• **Task to complete**
The records below must be transcribed exactly, with each picture left out.

• **Supplied data**
□ □ □

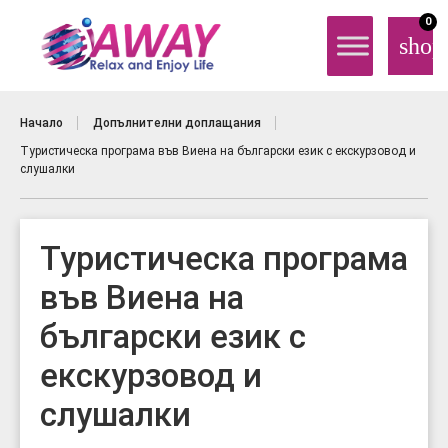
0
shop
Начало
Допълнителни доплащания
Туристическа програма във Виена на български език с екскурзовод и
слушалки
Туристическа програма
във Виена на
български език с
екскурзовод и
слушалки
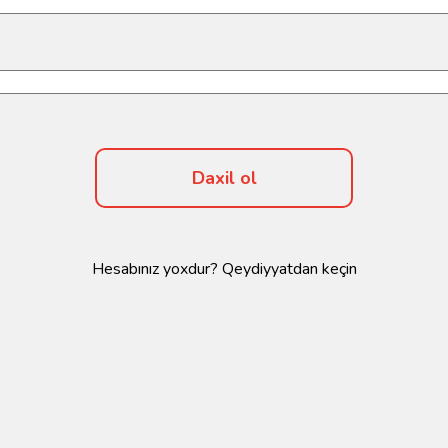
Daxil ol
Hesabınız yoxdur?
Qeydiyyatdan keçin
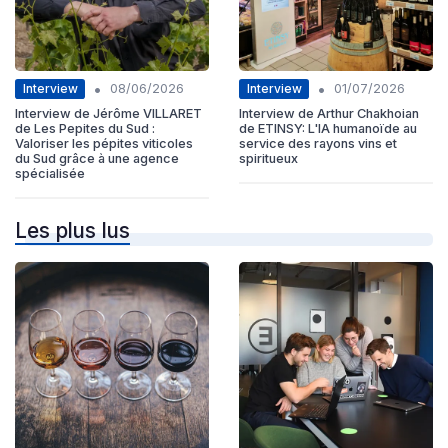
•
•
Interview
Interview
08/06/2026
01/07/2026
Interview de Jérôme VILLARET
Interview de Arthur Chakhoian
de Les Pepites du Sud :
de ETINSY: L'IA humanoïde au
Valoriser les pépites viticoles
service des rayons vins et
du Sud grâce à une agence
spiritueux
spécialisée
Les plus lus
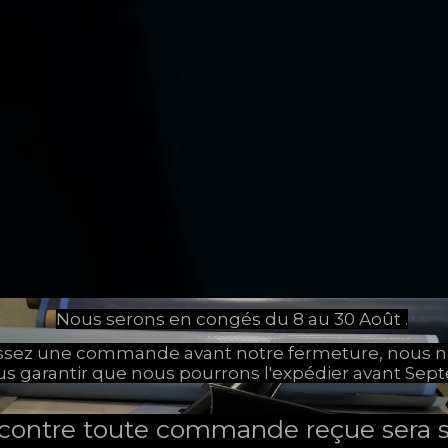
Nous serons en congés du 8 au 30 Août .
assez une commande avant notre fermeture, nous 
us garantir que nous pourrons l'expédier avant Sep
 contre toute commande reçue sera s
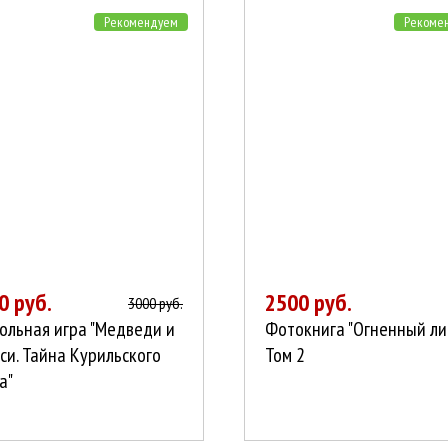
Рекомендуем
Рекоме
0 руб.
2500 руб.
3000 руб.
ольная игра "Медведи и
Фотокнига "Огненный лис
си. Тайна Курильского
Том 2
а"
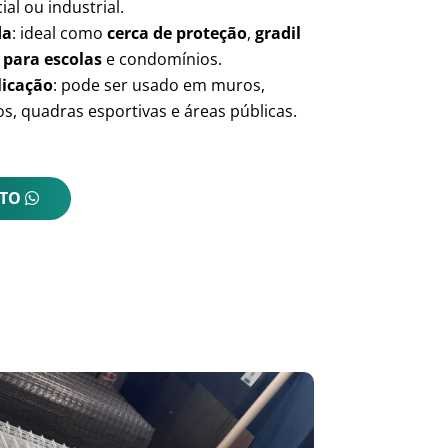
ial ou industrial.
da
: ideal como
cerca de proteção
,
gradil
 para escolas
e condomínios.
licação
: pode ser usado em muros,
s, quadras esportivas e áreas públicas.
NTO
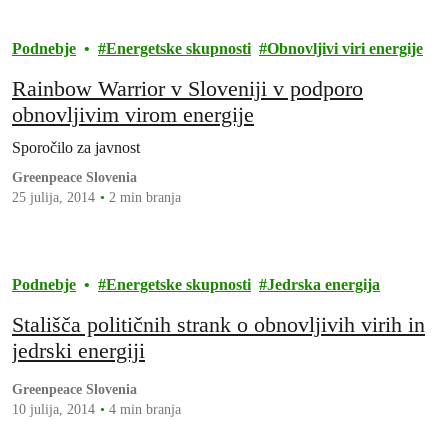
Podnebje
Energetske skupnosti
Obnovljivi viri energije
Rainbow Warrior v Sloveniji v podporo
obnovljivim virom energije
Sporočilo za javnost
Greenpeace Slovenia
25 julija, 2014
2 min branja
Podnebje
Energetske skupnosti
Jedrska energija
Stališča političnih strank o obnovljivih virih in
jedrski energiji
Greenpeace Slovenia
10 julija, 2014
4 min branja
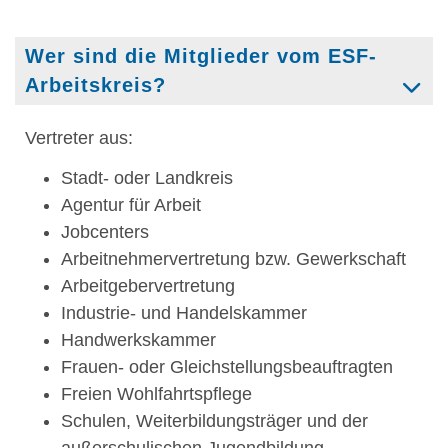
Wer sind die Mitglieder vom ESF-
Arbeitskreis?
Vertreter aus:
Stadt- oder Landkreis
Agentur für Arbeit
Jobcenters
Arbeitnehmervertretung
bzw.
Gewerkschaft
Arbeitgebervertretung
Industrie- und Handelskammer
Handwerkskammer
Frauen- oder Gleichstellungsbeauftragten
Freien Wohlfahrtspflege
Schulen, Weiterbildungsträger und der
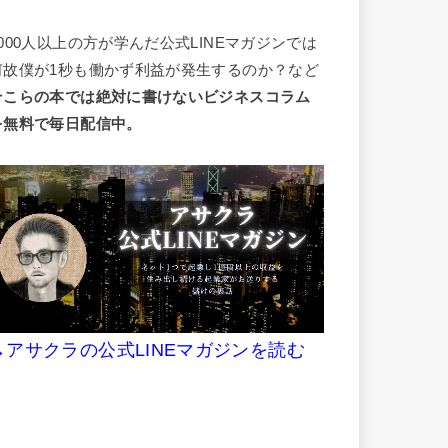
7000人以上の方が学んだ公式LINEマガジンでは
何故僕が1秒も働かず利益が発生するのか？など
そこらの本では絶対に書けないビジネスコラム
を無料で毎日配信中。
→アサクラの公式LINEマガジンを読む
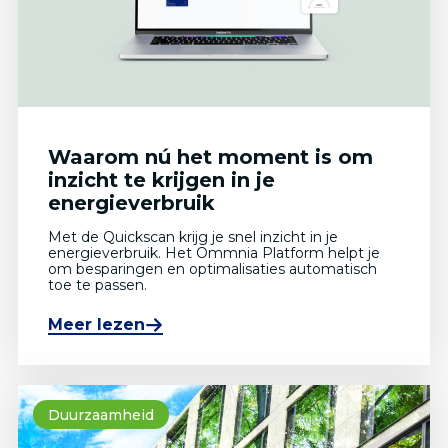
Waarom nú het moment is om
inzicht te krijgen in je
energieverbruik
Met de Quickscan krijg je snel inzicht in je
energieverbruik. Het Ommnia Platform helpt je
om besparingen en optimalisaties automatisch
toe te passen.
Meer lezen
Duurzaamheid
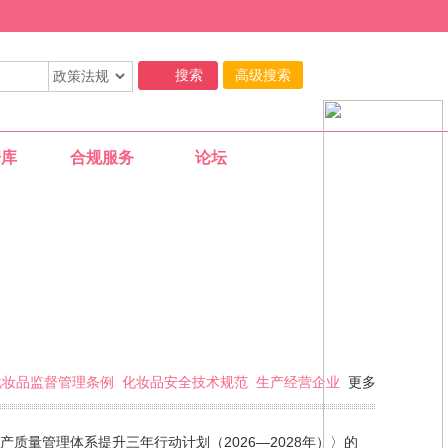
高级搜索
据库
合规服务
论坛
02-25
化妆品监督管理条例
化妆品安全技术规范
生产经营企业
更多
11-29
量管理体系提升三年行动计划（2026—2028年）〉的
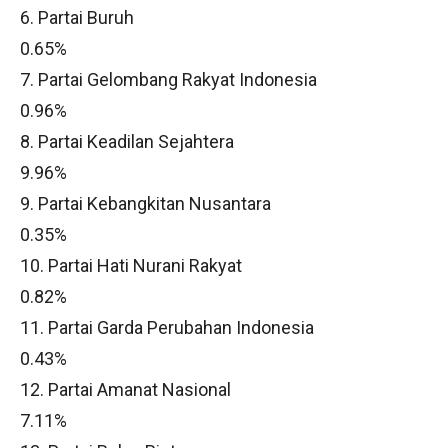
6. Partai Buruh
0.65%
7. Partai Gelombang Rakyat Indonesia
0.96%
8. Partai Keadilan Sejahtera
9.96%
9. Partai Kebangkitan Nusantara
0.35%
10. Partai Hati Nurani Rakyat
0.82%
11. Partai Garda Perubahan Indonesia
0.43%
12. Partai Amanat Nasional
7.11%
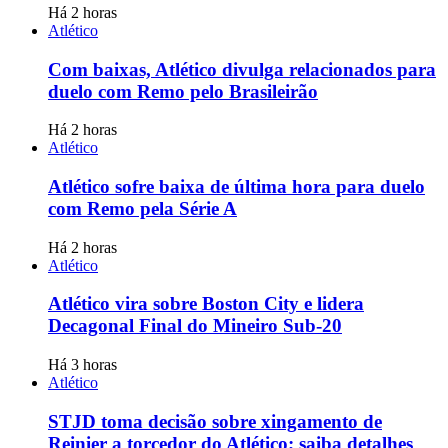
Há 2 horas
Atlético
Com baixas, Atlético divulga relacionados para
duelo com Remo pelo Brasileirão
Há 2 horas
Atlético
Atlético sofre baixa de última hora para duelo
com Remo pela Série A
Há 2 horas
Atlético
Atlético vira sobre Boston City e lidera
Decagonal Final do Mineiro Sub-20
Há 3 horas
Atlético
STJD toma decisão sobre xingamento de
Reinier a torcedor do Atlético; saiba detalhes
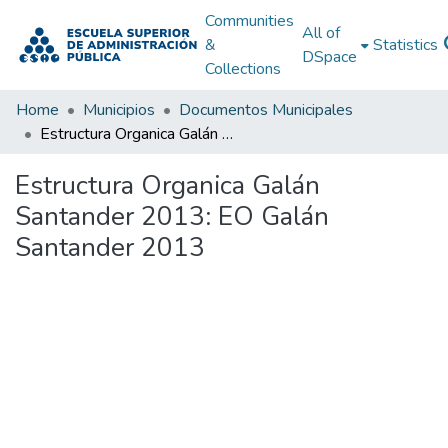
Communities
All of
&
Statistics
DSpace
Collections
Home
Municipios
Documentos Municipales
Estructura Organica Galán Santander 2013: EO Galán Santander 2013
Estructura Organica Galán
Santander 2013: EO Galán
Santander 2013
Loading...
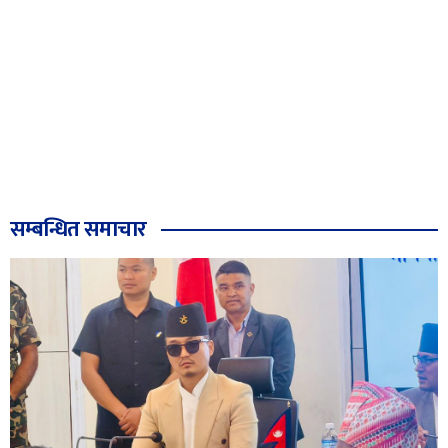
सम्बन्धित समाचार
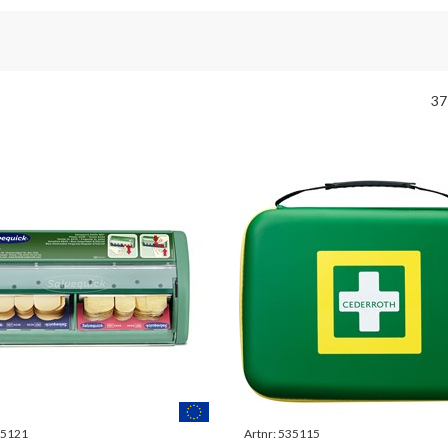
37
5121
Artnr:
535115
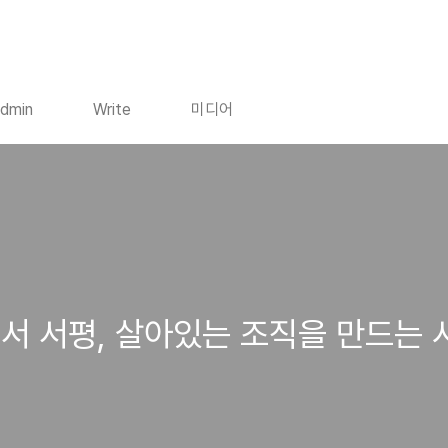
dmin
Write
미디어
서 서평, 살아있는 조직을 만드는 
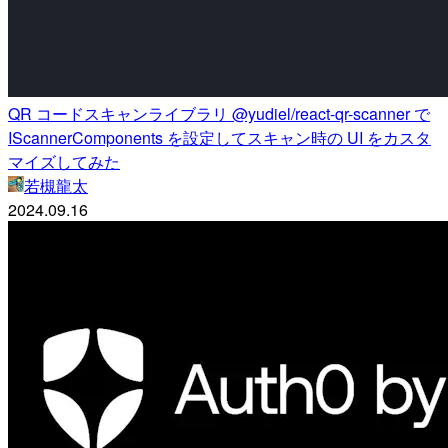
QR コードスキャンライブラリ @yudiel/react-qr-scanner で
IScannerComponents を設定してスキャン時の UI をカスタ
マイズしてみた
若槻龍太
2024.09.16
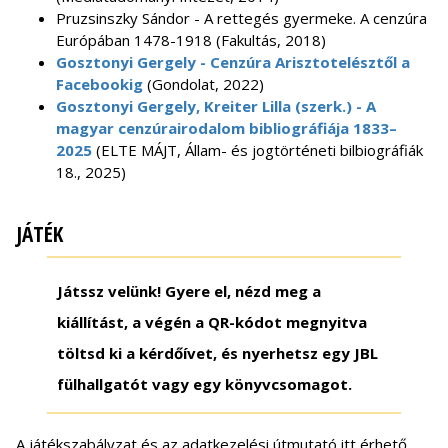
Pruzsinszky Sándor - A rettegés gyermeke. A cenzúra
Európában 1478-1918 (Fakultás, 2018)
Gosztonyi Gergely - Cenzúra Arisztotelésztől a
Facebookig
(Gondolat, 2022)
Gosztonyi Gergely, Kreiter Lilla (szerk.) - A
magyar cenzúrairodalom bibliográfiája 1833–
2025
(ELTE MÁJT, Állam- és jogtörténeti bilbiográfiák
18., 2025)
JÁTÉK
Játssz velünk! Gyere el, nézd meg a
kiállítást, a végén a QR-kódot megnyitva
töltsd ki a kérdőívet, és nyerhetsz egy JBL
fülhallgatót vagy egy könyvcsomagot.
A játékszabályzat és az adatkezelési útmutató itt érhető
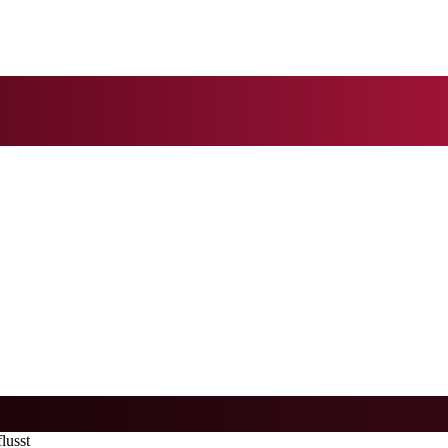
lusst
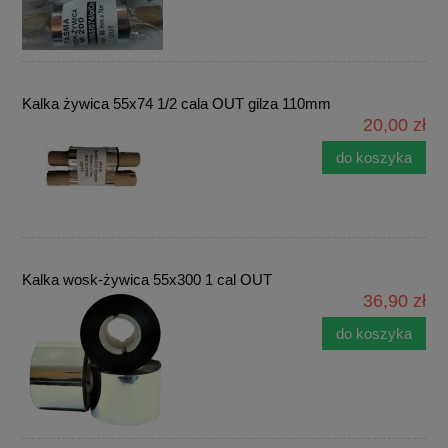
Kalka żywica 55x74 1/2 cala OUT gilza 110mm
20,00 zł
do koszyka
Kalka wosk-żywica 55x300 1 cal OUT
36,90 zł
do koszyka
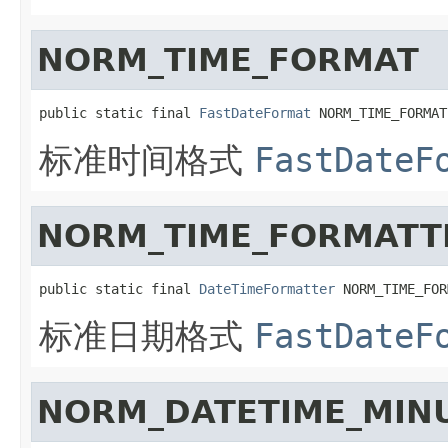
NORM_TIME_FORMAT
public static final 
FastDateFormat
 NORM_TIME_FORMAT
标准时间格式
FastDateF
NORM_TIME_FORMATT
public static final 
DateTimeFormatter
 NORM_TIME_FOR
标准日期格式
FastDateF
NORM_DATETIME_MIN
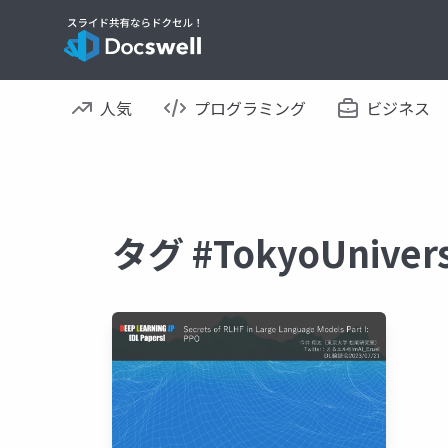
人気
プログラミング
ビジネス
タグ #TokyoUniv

□ □ □

• **Response to this exercise**
0
shop
Начало
Допълнителни доплащания
Туристическа програма във Виена на български език с екскурзовод и
слушалки
Туристическа програма
във Виена на
български език с
екскурзовод и
слушалки
Daxil ol
Hesabınız yoxdur?
Qeydiyyatdan keçin
•
•
Interview
Interview
08/06/2026
01/07/2026
Interview de Jérôme VILLARET
Interview de Arthur Chakhoian
de Les Pepites du Sud :
de ETINSY: L'IA humanoïde au
Valoriser les pépites viticoles
service des rayons vins et
du Sud grâce à une agence
spiritueux
spécialisée
Les plus lus
Nous serons en congés du 8 au 30 Août .
assez une commande avant notre fermeture, nous 
us garantir que nous pourrons l'expédier avant Sep
 contre toute commande reçue sera s
Рекомендуем
Рекоме
0 руб.
2500 руб.
3000 руб.
ольная игра "Медведи и
Фотокнига "Огненный лис
си. Тайна Курильского
Том 2
а"
ial ou industrial.
da
: ideal como
cerca de proteção
,
gradil
 para escolas
e condomínios.
licação
: pode ser usado em muros,
s, quadras esportivas e áreas públicas.
NTO
Podnebje
Energetske skupnosti
Obnovljivi viri energije
Rainbow Warrior v Sloveniji v podporo
obnovljivim virom energije
Sporočilo za javnost
Greenpeace Slovenia
25 julija, 2014
2 min branja
Podnebje
Energetske skupnosti
Jedrska energija
Stališča političnih strank o obnovljivih virih in
jedrski energiji
Greenpeace Slovenia
10 julija, 2014
4 min branja
Wer sind die Mitglieder vom ESF-
Arbeitskreis?
Vertreter aus:
Stadt- oder Landkreis
Agentur für Arbeit
Jobcenters
Arbeitnehmervertretung
bzw.
Gewerkschaft
Arbeitgebervertretung
Industrie- und Handelskammer
Handwerkskammer
Frauen- oder Gleichstellungsbeauftragten
Freien Wohlfahrtspflege
Schulen, Weiterbildungsträger und der
7000人以上の方が学んだ公式LINEマガジンでは
何故僕が1秒も働かず利益が発生するのか？など
そこらの本では絶対に書けないビジネスコラム
を無料で毎日配信中。
→アサクラの公式LINEマガジンを読む
Waarom nú het moment is om
inzicht te krijgen in je
energieverbruik
Met de Quickscan krijg je snel inzicht in je
energieverbruik. Het Ommnia Platform helpt je
om besparingen en optimalisaties automatisch
toe te passen.
Meer lezen
Duurzaamheid
高级搜索
据库
合规服务
论坛
02-25
化妆品监督管理条例
化妆品安全技术规范
生产经营企业
更多
11-29
量管理体系提升三年行动计划（2026—2028年）〉的
6. Partai Buruh
0.65%
7. Partai Gelombang Rakyat Indonesia
0.96%
8. Partai Keadilan Sejahtera
9.96%
9. Partai Kebangkitan Nusantara
0.35%
10. Partai Hati Nurani Rakyat
0.82%
11. Partai Garda Perubahan Indonesia
0.43%
12. Partai Amanat Nasional
7.11%
Há 2 horas
Atlético
Com baixas, Atlético divulga relacionados para
duelo com Remo pelo Brasileirão
Há 2 horas
Atlético
Atlético sofre baixa de última hora para duelo
com Remo pela Série A
Há 2 horas
Atlético
Atlético vira sobre Boston City e lidera
Decagonal Final do Mineiro Sub-20
Há 3 horas
Atlético
STJD toma decisão sobre xingamento de
Reinier a torcedor do Atlético; saiba detalhes
Communities
All of
&
Statistics
DSpace
Collections
Home
Municipios
Documentos Municipales
Estructura Organica Galán Santander 2013: EO Galán Santander 2013
Estructura Organica Galán
Santander 2013: EO Galán
Santander 2013
Loading...
सम्बन्धित समाचार
37
5121
Artnr:
535115
dmin
Write
미디어
서 서평, 살아있는 조직을 만드는 
QR コードスキャンライブラリ @yudiel/react-qr-scanner で
IScannerComponents を設定してスキャン時の UI をカスタ
マイズしてみた
若槻龍太
2024.09.16
Pruzsinszky Sándor - A rettegés gyermeke. A cenzúra
Európában 1478-1918 (Fakultás, 2018)
Gosztonyi Gergely - Cenzúra Arisztotelésztől a
Facebookig
(Gondolat, 2022)
Gosztonyi Gergely, Kreiter Lilla (szerk.) - A
magyar cenzúrairodalom bibliográfiája 1833–
2025
(ELTE MÁJT, Állam- és jogtörténeti bilbiográfiák
18., 2025)
JÁTÉK
Játssz velünk! Gyere el, nézd meg a
kiállítást, a végén a QR-kódot megnyitva
töltsd ki a kérdőívet, és nyerhetsz egy JBL
fülhallgatót vagy egy könyvcsomagot.
A játékszabályzat és az adatkezelési útmutató itt érhető
lusst
Kalka żywica 55x74 1/2 cala OUT gilza 110mm
20,00 zł
do koszyka
Kalka wosk-żywica 55x300 1 cal OUT
36,90 zł
do koszyka
NORM_TIME_FORMAT
public static final 
FastDateFormat
 NORM_TIME_FORMAT
标准时间格式
FastDateF
NORM_TIME_FORMATT
public static final 
DateTimeFormatter
 NORM_TIME_FOR
标准日期格式
FastDateF
NORM_DATETIME_MIN
人気
プログラミング
ビジネス
タグ #TokyoUniv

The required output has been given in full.